Brief:
Give back every line of the material below that has the string "Australia".

── Source data ──

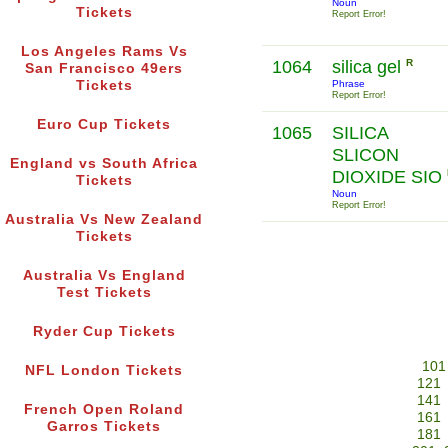
Noun
Tickets
Report Error!
Los Angeles Rams Vs
1064
silica gel
R
San Francisco 49ers
Tickets
Phrase
Report Error!
Euro Cup Tickets
1065
SILICA
SLICON
England vs South Africa
DIOXIDE SIO
Tickets
Noun
Report Error!
Australia Vs New Zealand
Tickets
Australia Vs England
Test Tickets
Ryder Cup Tickets
101
NFL London Tickets
121
141
French Open Roland
161
Garros Tickets
181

───

Answer:
Australia Vs New Zealand
Australia Vs England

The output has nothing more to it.